L’explosion des cas de coronavirus en France démontre la gestion catastrophique de la crise sanitaire par le Gouvernement. Les hésitations permanentes, les errements et les demi-mesures n’ont pas permis de retarder la seconde vague.

Malheureusement, il s’est une nouvelle fois livré à un exercice solitaire n’ayant pas le courage d’associer et d’informer régulièrement les formations politiques sur l’évolution de la situation.

Cet aveu d’échec, c’est aussi celui du Chef de l’État.

Dans son allocution télévisée du mercredi 28 octobre, il a confirmé les nombreuses erreurs qui ont été commises lors du premier confinement.

Les adaptations annoncées sont en effet une terrible confession.
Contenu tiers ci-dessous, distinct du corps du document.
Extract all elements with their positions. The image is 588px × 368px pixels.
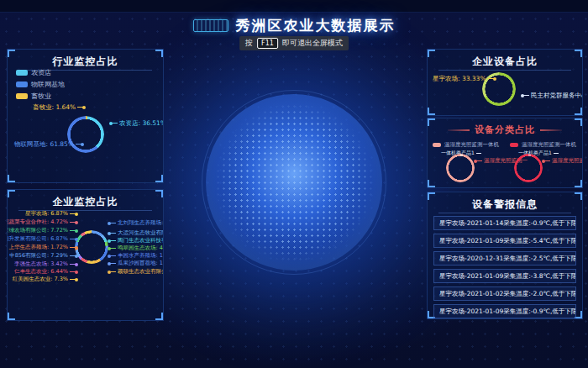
panel-enterprise-ratio: 企业监控占比 星宇农场: 6.87% 绿超蔬菜专业合作社: 4.72% 家绿农场…: [7, 189, 164, 321]
legend-swatch: [16, 81, 28, 87]
panel-industry-ratio: 行业监控占比 农资店 物联网基地 畜牧业 畜牧业: 1.64% 农资店: 36.…: [7, 49, 164, 183]
chart-label: 北刘翔生态养殖场: 11.36%: [110, 219, 164, 227]
top-bar: [0, 0, 588, 13]
title-deco-line: [448, 129, 470, 131]
divider: [438, 70, 571, 71]
device-right-legend[interactable]: 温湿度光照监测一体机: [510, 141, 576, 149]
chart-label: 丰园水产养殖场: 1.: [110, 252, 164, 260]
f11-key-badge: F11: [257, 38, 278, 49]
header: 秀洲区农业大数据展示: [0, 16, 588, 35]
legend-label: 畜牧业: [31, 92, 51, 101]
chart-label: 陶门生态农业科技有限公: [110, 237, 164, 244]
chart-label: 鸣翠园生态农场: 4.29%: [110, 244, 164, 252]
legend-swatch: [16, 70, 28, 76]
panel-alarm-info: 设备警报信息 星宇农场-2021-01-14采集温度:-0.9℃,低于下限:0℃…: [427, 192, 583, 319]
panel-device-class-ratio: 设备分类占比 温湿度光照监测一体机 一体机类产品1 温湿度光照监测一 温湿度光照…: [427, 118, 583, 188]
legend-swatch: [433, 143, 441, 147]
chart-label: 温湿度光照监测一: [544, 157, 583, 165]
chart-label: 红美园生态农业: 7.3%: [13, 276, 76, 283]
panel-enterprise-title: 企业监控占比: [8, 190, 163, 209]
chart-label: 农资店: 36.51%: [112, 119, 164, 127]
panel-equipment-title: 企业设备占比: [428, 50, 582, 69]
legend-label: 农资店: [31, 68, 51, 77]
alarm-row: 星宇农场-2020-12-31采集温度:-2.5℃,低于下限:0℃: [433, 251, 576, 265]
chart-label: 星宇农场: 6.87%: [25, 210, 76, 218]
brand-logo-icon: [193, 19, 228, 32]
chart-label: 物联网基地: 61.85%: [14, 140, 81, 148]
chart-label: 颖硕生态农业有限公司: 6.87%: [110, 268, 164, 276]
alarm-row: 星宇农场-2021-01-09采集温度:-3.8℃,低于下限:0℃: [433, 269, 576, 283]
device-donut-left[interactable]: [446, 154, 475, 182]
legend-label: 物联网基地: [31, 80, 65, 89]
device-class-title-row: 设备分类占比: [428, 118, 582, 136]
title-deco-line: [540, 129, 562, 131]
alarm-row: 星宇农场-2021-01-02采集温度:-2.0℃,低于下限:0℃: [433, 287, 576, 301]
alarm-row: 星宇农场-2021-01-09采集温度:-0.9℃,低于下限:0℃: [433, 304, 576, 318]
alarm-row: 星宇农场-2021-01-09采集温度:-5.4℃,低于下限:0℃: [433, 234, 576, 248]
device-donut-right[interactable]: [514, 154, 543, 182]
chart-label: 上华生态养殖场: 1.72%: [9, 244, 76, 251]
globe-visualization: [206, 94, 382, 271]
dashboard-screen: 秀洲区农业大数据展示 按 F11 即可退出全屏模式 行业监控占比 农资店 物联网…: [0, 0, 588, 368]
chart-label: 大运河生态牧业有限责任公: [110, 229, 164, 237]
page-title: 秀洲区农业大数据展示: [236, 16, 396, 35]
enterprise-donut-chart[interactable]: [75, 230, 108, 264]
legend-item-nongzidian[interactable]: 农资店: [16, 68, 65, 77]
legend-item-xumuye[interactable]: 畜牧业: [16, 92, 65, 101]
chart-label: 星宇农场: 33.33%: [433, 75, 494, 82]
chart-label: 家绿农场有限公司: 7.72%: [7, 227, 76, 234]
chart-label: 民主村党群服务中心:: [523, 92, 583, 99]
tooltip-suffix: 即可退出全屏模式: [282, 38, 343, 49]
fullscreen-tooltip: 按 F11 即可退出全屏模式: [239, 36, 349, 50]
legend-swatch: [16, 93, 28, 99]
chart-label: 仁丰生态农业: 6.44%: [14, 268, 76, 276]
chart-label: 李强生态农场: 3.42%: [14, 260, 76, 268]
panel-industry-title: 行业监控占比: [8, 50, 163, 69]
alarm-list: 星宇农场-2021-01-14采集温度:-0.9℃,低于下限:0℃ 星宇农场-2…: [433, 216, 576, 318]
chart-label: 中856有限公司: 7.29%: [9, 252, 76, 260]
chart-label: 畜牧业: 1.64%: [33, 103, 83, 111]
legend-item-wulianwang[interactable]: 物联网基地: [16, 80, 65, 89]
alarm-row: 星宇农场-2021-01-14采集温度:-0.9℃,低于下限:0℃: [433, 216, 576, 230]
panel-equipment-ratio: 企业设备占比 星宇农场: 33.33% 民主村党群服务中心:: [427, 49, 583, 116]
panel-alarm-title: 设备警报信息: [428, 192, 582, 212]
chart-label: 绿超蔬菜专业合作社: 4.72%: [7, 218, 76, 226]
tooltip-prefix: 按: [245, 38, 253, 49]
device-left-legend[interactable]: 温湿度光照监测一体机: [433, 141, 499, 149]
divider: [438, 213, 571, 213]
chart-label: 瓜果沙园苜蓿地: 15.02%: [110, 260, 164, 267]
legend-swatch: [510, 143, 518, 147]
chart-label: 翔升发展有限公司: 6.87%: [7, 235, 76, 243]
panel-device-class-title: 设备分类占比: [475, 124, 535, 136]
industry-legend: 农资店 物联网基地 畜牧业: [16, 68, 65, 101]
La liste des manquements qui auraient pu être évitées est longue : laisser des personnes âgées mourir seules dans les EHPAD, empêcher les familles d’enterrer dignement leurs proches, mettre à l’arrêt de toute l’économie, fermer toutes les écoles…

C’est un constat que nous devrons garder à l’esprit lorsqu’il faudra faire les comptes, à la fin de la crise. Pour autant, cette lucidité ne doit pas nous détourner de la priorité absolue qu’est la santé des Français.

Bien sûr les décisions annoncées sont douloureuses et il faudra être encore plus aux-côtés des commerçants, restaurateurs, des entreprises et de tous ceux qui seront durement impactés.

Mais face à la tension énorme qui pèse sur les hôpitaux et les personnels soignants, nous avons un devoir de solidarité. Le choix du reconfinement est la seule option possible pour éviter de devoir à nouveau faire le tri entre les gens malades et laisser des personnes mourir faute de soins.

Favorable aux mesures annoncées mais désapprouvant totalement l’action d’un exécutif qui porte une lourde responsabilité, j'ai donc fait le choix de m’abstenir en ne prenant pas part au vote suite à la déclaration du Premier Ministre sur l’évolution de la situation sanitaire.